### Available data

──────────

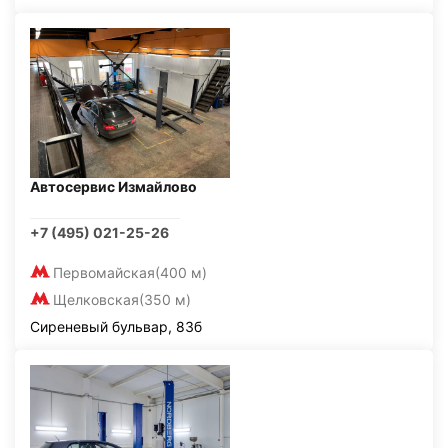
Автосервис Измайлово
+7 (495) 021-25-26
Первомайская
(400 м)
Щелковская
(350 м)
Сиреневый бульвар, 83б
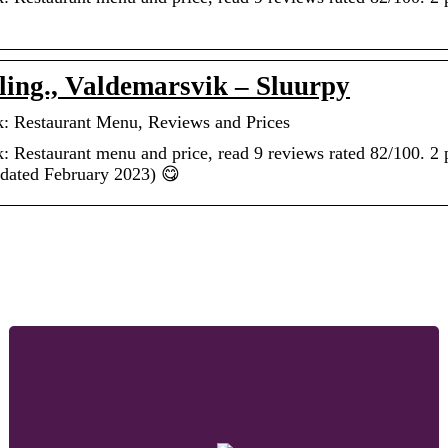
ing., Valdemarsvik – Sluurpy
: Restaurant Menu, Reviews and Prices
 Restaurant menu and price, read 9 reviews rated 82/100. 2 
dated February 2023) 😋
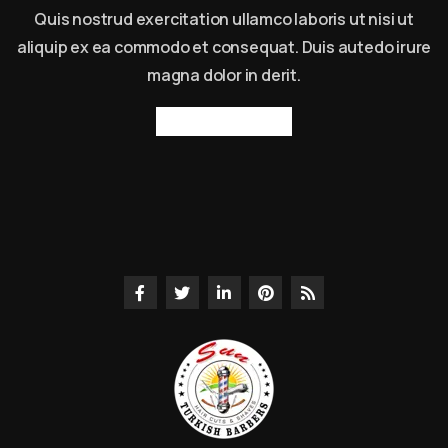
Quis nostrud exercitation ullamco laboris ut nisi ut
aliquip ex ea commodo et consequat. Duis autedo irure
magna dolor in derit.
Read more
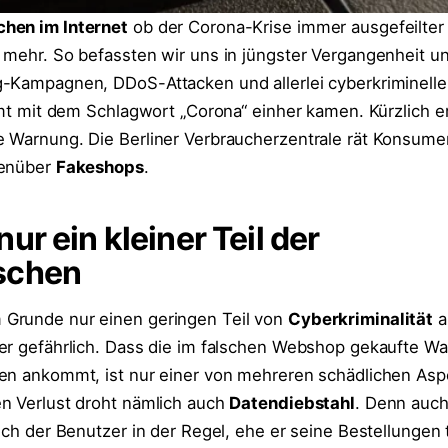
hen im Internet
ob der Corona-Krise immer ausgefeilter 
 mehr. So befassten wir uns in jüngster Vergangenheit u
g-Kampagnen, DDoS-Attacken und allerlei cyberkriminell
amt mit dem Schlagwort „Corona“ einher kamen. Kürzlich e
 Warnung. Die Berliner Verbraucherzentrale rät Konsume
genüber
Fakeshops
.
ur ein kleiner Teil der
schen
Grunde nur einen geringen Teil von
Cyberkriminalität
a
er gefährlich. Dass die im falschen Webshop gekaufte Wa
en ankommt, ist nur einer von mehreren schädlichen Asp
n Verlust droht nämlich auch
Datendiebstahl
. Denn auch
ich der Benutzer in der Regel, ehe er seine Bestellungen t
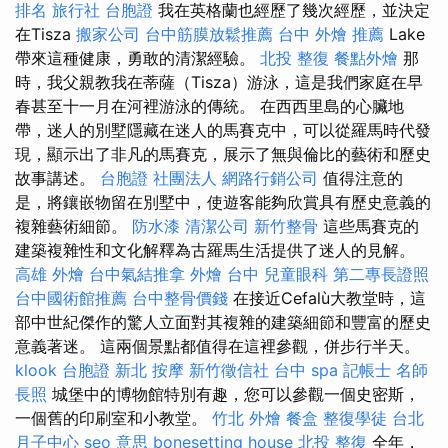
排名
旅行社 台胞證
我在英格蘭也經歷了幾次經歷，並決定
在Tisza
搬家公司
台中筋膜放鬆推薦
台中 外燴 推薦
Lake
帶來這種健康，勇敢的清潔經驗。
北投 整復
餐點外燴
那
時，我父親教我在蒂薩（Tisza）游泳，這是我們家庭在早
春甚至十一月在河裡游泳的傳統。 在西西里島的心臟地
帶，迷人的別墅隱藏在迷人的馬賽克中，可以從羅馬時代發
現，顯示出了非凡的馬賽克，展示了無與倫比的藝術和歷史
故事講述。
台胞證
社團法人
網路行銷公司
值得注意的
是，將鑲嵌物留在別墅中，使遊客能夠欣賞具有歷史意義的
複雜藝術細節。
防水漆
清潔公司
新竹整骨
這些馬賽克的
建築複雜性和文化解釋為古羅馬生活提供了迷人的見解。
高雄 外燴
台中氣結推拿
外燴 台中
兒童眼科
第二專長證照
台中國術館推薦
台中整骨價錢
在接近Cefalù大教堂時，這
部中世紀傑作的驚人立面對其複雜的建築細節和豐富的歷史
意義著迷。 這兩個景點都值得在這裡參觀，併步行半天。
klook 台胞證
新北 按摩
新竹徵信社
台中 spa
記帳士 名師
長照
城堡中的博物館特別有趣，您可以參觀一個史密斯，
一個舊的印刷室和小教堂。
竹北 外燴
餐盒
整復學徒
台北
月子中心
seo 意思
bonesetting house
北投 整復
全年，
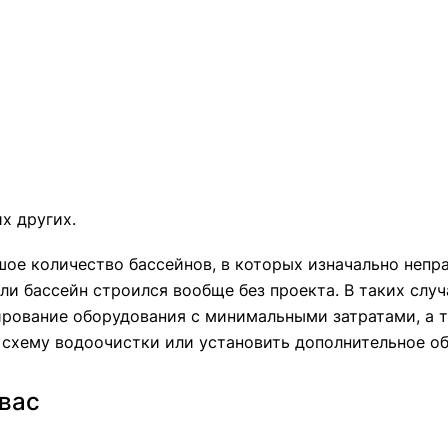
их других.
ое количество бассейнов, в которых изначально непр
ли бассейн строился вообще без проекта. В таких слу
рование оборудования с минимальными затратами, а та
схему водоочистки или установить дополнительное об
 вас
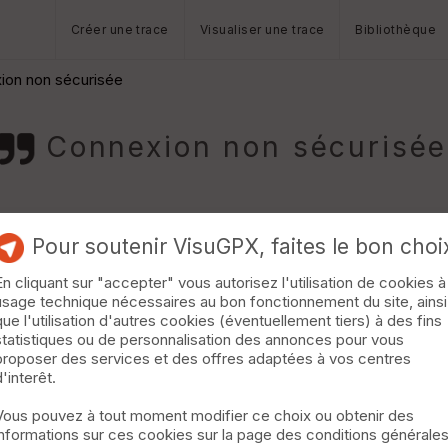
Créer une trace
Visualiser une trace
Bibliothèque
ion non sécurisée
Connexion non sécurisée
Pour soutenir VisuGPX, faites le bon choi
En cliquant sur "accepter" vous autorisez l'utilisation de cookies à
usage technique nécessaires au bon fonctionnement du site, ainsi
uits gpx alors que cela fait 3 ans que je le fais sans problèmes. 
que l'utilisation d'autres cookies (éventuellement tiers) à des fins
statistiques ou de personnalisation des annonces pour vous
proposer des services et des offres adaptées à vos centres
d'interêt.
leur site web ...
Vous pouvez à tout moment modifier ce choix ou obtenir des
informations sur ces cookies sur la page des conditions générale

──────────

Although pictures appear among the records above, write out exactly only the lines from the one that has "在接近Cefalù大教堂時，這" through the one that has "рование оборудования с", and leave the pictures out.

### Worked solution
在接近Cefalù大教堂時，這
部中世紀傑作的驚人立面對其複雜的建築細節和豐富的歷史
意義著迷。 這兩個景點都值得在這裡參觀，併步行半天。
klook 台胞證
新北 按摩
新竹徵信社
台中 spa
記帳士 名師
長照
城堡中的博物館特別有趣，您可以參觀一個史密斯，
一個舊的印刷室和小教堂。
竹北 外燴
餐盒
整復學徒
台北
月子中心
seo 意思
bonesetting house
北投 整復
全年，
их других.
ое количество бассейнов, в которых изначально непр
ли бассейн строился вообще без проекта. В таких слу
рование оборудования с минимальными затратами, а та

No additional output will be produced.